Que de tâtonnements entre l’étincelle initiale, le jaillissement de l’inspiration et l’aboutissement de la chanson ! Quelle débauche de transpiration !

En feuilletant subrepticement (pour ne pas dire de façon indiscrète, sauf qu’à sa place on aurait tous pareillement cédé à la tentation) le cahier de chansons de Jacques Brel, en novembre 1976 à Punaauia, Claude Lemesle l’avait déjà remarqué : « Je vois naître les phrases, se multiplier les ratures ; que de travail, que de doutes, que d’humble acharnement d’artisan dans cette écriture somme toute scolaire[268] ! » Aujourd’hui, on le sait avec certitude grâce à la découverte, à Hiva Oa, des versions originales des deux premières chansons auxquelles Brel a travaillé en Polynésie. Jojo et La ville s’endormait. Un document aussi improbable qu’unique, dans tous les sens du terme : les versions originales… enregistrées ! Oui, chantées et enregistrées, dans sa maison d’Atuona, par l’auteur-compositeur-interprète en personne !

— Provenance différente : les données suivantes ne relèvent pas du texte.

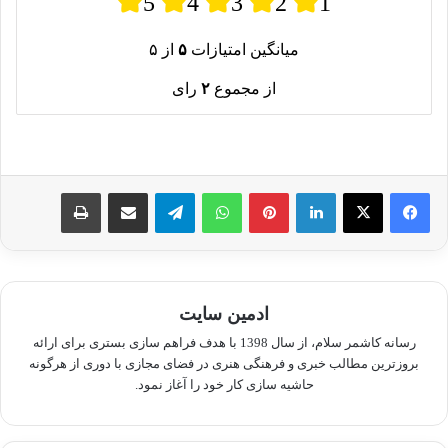
5
4
3
2
1
میانگین امتیازات
۵
از ۵
از مجموع
۲
رای
لینکدین
پینترست
واتس آپ
تلگرام
اشتراک گذاری از طریق ایمیل
چاپ
ادمین سایت
رسانه کاشمر سلام، از سال 1398 با هدف فراهم سازی بستری برای ارائه
بروزترین مطالب خبری و فرهنگی هنری در فضای مجازی با دوری از هرگونه
حاشیه سازی کار خود را آغاز نمود.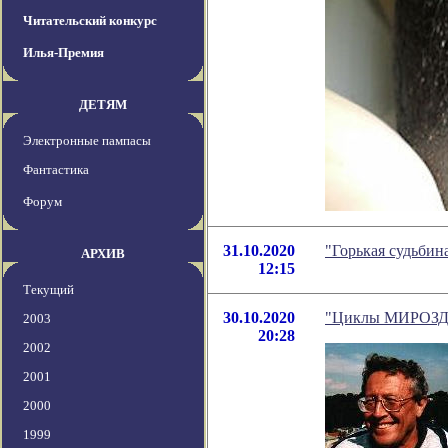
Читательский конкурс
Илья-Премия
ДЕТЯМ
Электронные пампасы
Фантастика
Форум
31.10.2020
"Горькая судьбин
АРХИВ
12:15
Текущий
30.10.2020
"Циклы МИРОЗДАН
2003
20:28
2002
2001
2000
1999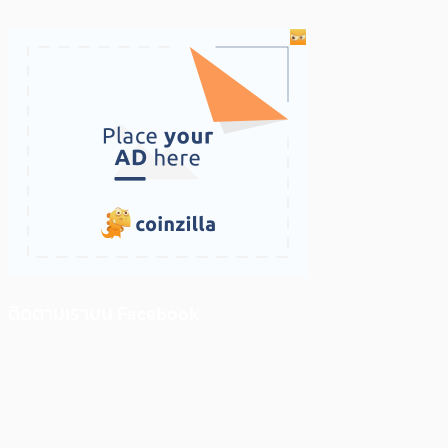
ติดตามเราบน Facebook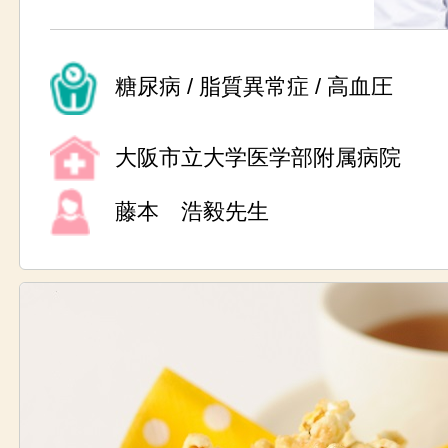
糖尿病 / 脂質異常症 / 高血圧
大阪市立大学医学部附属病院
藤本 浩毅先生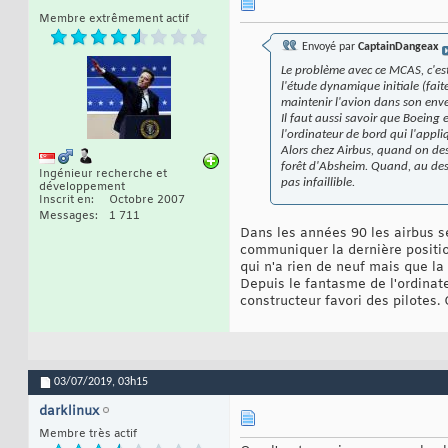
Membre extrêmement actif
Envoyé par
CaptainDangeax
Le problème avec ce MCAS, c'est
l'étude dynamique initiale (fait
maintenir l'avion dans son enve
Il faut aussi savoir que Boeing
l'ordinateur de bord qui l'appli
Alors chez Airbus, quand on des
forêt d'Absheim. Quand, au dessu
Ingénieur recherche et
pas infaillible.
développement
Inscrit en
Octobre 2007
Messages
1 711
Dans les années 90 les airbus s
communiquer la dernière positio
qui n'a rien de neuf mais que la 
Depuis le fantasme de l'ordinateu
constructeur favori des pilotes
03/07/2019,
03h15
darklinux
Membre très actif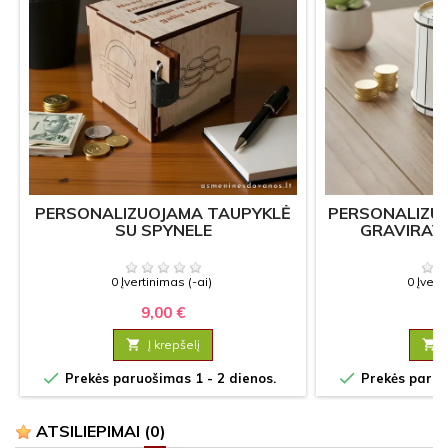
PERSONALIZUOJAMA TAUPYKLĖ
PERSONALIZU
SU SPYNELE
GRAVIRAVI
0 Įvertinimas (-ai)
0 Įvert
9,00 €
6

Į krepšelį



Prekės paruošimas 1 - 2 dienos.
Prekės paruoš
ATSILIEPIMAI
(0)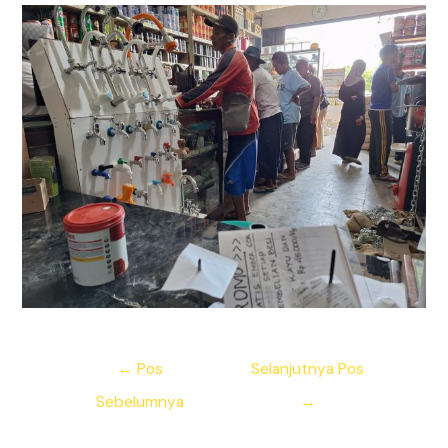
Navigasi
←
Pos
Selanjutnya Pos
pos
Sebelumnya
→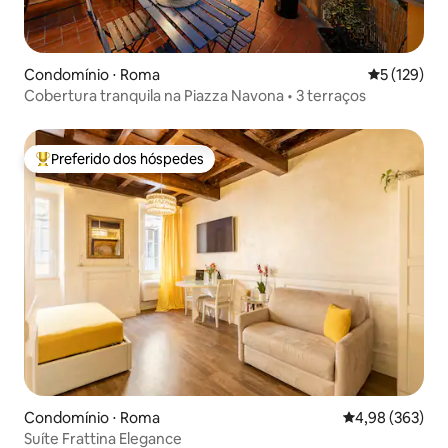
Condomínio ⋅ Roma
5 de uma av
5 (129)
Cobertura tranquila na Piazza Navona • 3 terraços
Preferido dos hóspedes
Entre os melhores preferidos dos hóspedes
Condomínio ⋅ Roma
4,98 de uma ava
4,98 (363)
Suíte Frattina Elegance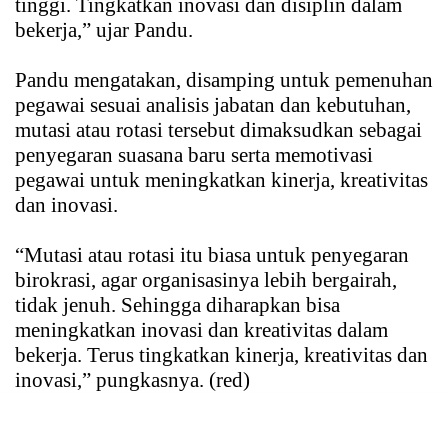
tinggi. Tingkatkan inovasi dan disiplin dalam
bekerja,” ujar Pandu.
Pandu mengatakan, disamping untuk pemenuhan
pegawai sesuai analisis jabatan dan kebutuhan,
mutasi atau rotasi tersebut dimaksudkan sebagai
penyegaran suasana baru serta memotivasi
pegawai untuk meningkatkan kinerja, kreativitas
dan inovasi.
“Mutasi atau rotasi itu biasa untuk penyegaran
birokrasi, agar organisasinya lebih bergairah,
tidak jenuh. Sehingga diharapkan bisa
meningkatkan inovasi dan kreativitas dalam
bekerja. Terus tingkatkan kinerja, kreativitas dan
inovasi,” pungkasnya. (red)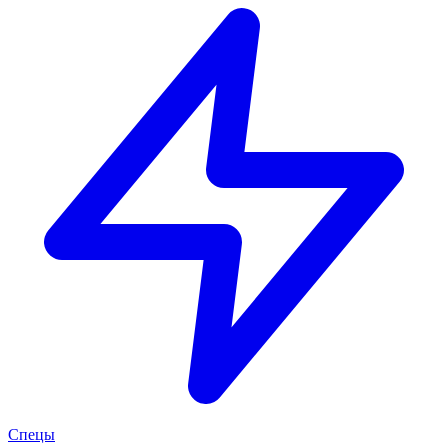
Спецы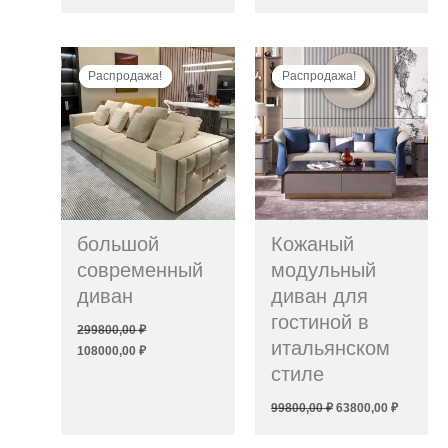
Первоначальная
Текущая
Первоначальная
Текущая
цена
цена:
цена
цена:
Распродажа!
Распродажа!
Распродажа!
Распродажа!
составляла
108000,00 ₽.
составляла
63800,00
299800,00 ₽.
99800,00 ₽.
большой
Кожаный
современный
модульный
диван
диван для
гостиной в
299800,00
₽
итальянском
108000,00
₽
стиле
99800,00
₽
63800,00
₽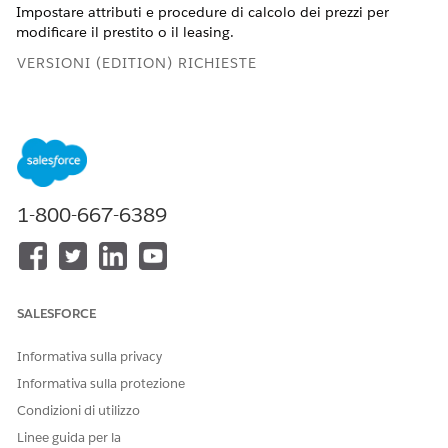
Impostare attributi e procedure di calcolo dei prezzi per
modificare il prestito o il leasing.
VERSIONI (EDITION) RICHIESTE
Disponibile nelle versioni: Lightning Experience
Disponibile nelle versioni:
Enterprise Edition
,
Unlimited
Edition
e
Developer Edition
1-800-667-6389
AUTORIZZAZIONI UTENTE RICHIESTE
Per creare definizioni
Insieme di autorizzazioni
attributo:
Product Catalog
Management Designer
SALESFORCE
Per creare attributi che
Tempo di progettazione
influiscono sul prezzo:
prezzi Salesforce
Informativa sulla privacy
O
Informativa sulla protezione
Tempo di esecuzione prezzi
Condizioni di utilizzo
Salesforce
Linee guida per la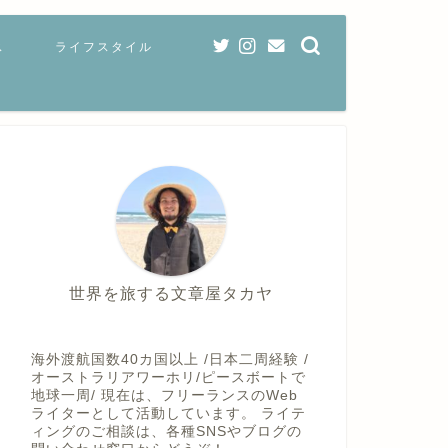
ス
ライフスタイル
世界を旅する文章屋タカヤ
海外渡航国数40カ国以上 /日本二周経験 /
オーストラリアワーホリ/ピースボートで
地球一周/ 現在は、フリーランスのWeb
ライターとして活動しています。 ライテ
ィングのご相談は、各種SNSやブログの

Imaginez la scène. Et d’abord la disposition des lieux : au centre du salon, trois ou quatre fauteuils confortables autour d’une table basse ; le long d’un mur latéral, un meuble bas, la bibliothèque-discothèque, avec la chaîne hi-fi ; adossé au mur principal, l’orgue électronique à deux claviers superposés. Posés dessus, le gros poste radio à ondes courtes et un magnétophone à cassettes. À côté, reposant sur la paroi, la guitare sèche, près d’un fauteuil en osier. Devant l’orgue, un tabouret recouvert d’une étoffe…

Était-ce dans cette pièce ou bien dans son bureau, où l’orgue trouvera bientôt sa place définitive ? Climatisé depuis peu, le bureau sera en effet plus propice au travail, Jacques devant passer de longs moments à improviser au clavier, à chercher des mélodies et bien sûr à écrire. Toujours est-il que ce matin-là, à l’amorce de l’année 1977 selon toute probabilité, rentré de Tahiti pour la première fois à bord du Jojo, le chanteur s’installe à l’orgue.

Le travail en solitaire est un exercice sans précédent pour lui, depuis ses débuts phonographiques. Faute de collaborateurs pouvant lui apporter ce regard extérieur auquel il était habitué, il a besoin de s’enregistrer pour s’écouter ensuite, voir ce qui ne va pas, corriger ce qui le mérite… Mais pour enregistrer, il doit couper la climatisation, trop bruyante, qu’il a fait installer à cause de ses problèmes de respiration et qui, d’ailleurs, ne fonctionne pas la nuit, faute d’électricité à Hiva Oa.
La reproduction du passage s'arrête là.